Uno de los criterios para seleccionar el valor óptimo de $\lambda$ con una red elástica o similar penalizado de regresión es examinar una parcela de la desviación en contra de la variedad de $\lambda$ y seleccione $\lambda$ cuando la desviación se minimiza (o $\lambda$ dentro de un error estándar de la mínima).
Sin embargo, estoy teniendo dificultades para entender lo que, precisamente, glmnet
muestra con plot.cv.glmnet
, debido a que el gráfico muestra no se parece en nada a los resultados de trazado de la desviación en contra de $\lambda$.
set.seed(4567)
N <- 500
P <- 100
coefs <- NULL
for(p in 1:P){
coefs[p] <- (-1)^p*100*2^(-p)
}
inv.logit <- function(x) exp(x)/(1+exp(x))
X <- matrix(rnorm(N*P), ncol=P, nrow=N)
Y <- rbinom(N, size=1, p=inv.logit(cbind(1, X)%*%c(-4, coefs)))
plot(test <- cv.glmnet(x=X, y=Y, family="binomial", nfolds=10, alpha=0.8))
plot(log(test$lambda), deviance(test$glmnet.fit))
Parece que la segunda trama no se incorpora a la red elástica de la pena, y es también la escala incorrecta verticalmente.

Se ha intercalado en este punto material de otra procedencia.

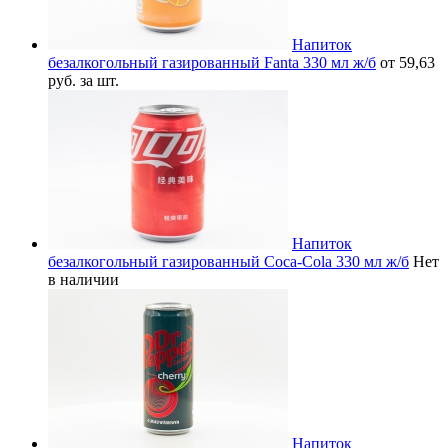
Напиток
безалкогольный газированный Fanta 330 мл ж/б
от 59,63
руб. за шт.
Напиток
безалкогольный газированный Coca-Cola 330 мл ж/б
Нет
в наличии
Напиток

Me la base de la demanda sobre la base de que la forma de la curva para valores más grandes de $\lambda$ asemeja a la de la glmnet
de salida. Sin embargo, cuando he intentado calcular la multa en el mío propio, mi intento asimismo parece ser imprecisos.

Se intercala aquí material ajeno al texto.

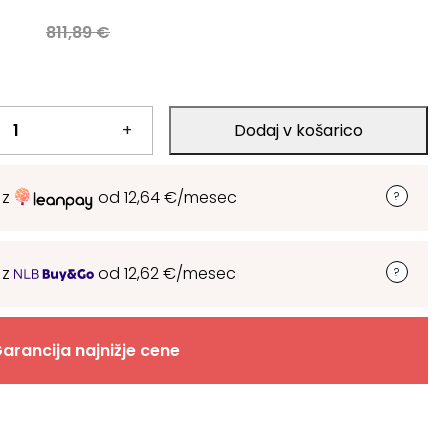
a
€
811,89
€
.
+
Dodaj v košarico
 z
od
12,64
€
/mesec
 z
od
12,62
€
/mesec
arancija najnižje cene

penalized.dev.fn <- function(lambda, alpha=0.2, data, cv.model.obj){
dev <- deviance(cv.model.obj$glmnet.fit)[seq_along(cv.model.obj$lambda)[cv.model.obj$lambda==lambda]]
beta <- coef(cv.model.obj, s=lambda)[rownames(coef(cv.model.obj))!="(Intercept)"]
penalty <- lambda * ( (1-alpha)/2*(beta%*%beta) + alpha*sum(abs(beta)) )
penalized.dev <- penalty+dev
return(penalized.dev)
}
out <- sapply(test$lambda, alpha=0.2, cv.model.obj=test, FUN=penalized.dev.fn)
plot(log(test$lambda), out)
Mi pregunta es: ¿cómo se hace manualmente calcular las desviaciones reportadas en el valor predeterminado plot.cv.glmnet
diagrama? ¿Cuál es su fórmula, y lo que he hecho mal en mi intento de calcular?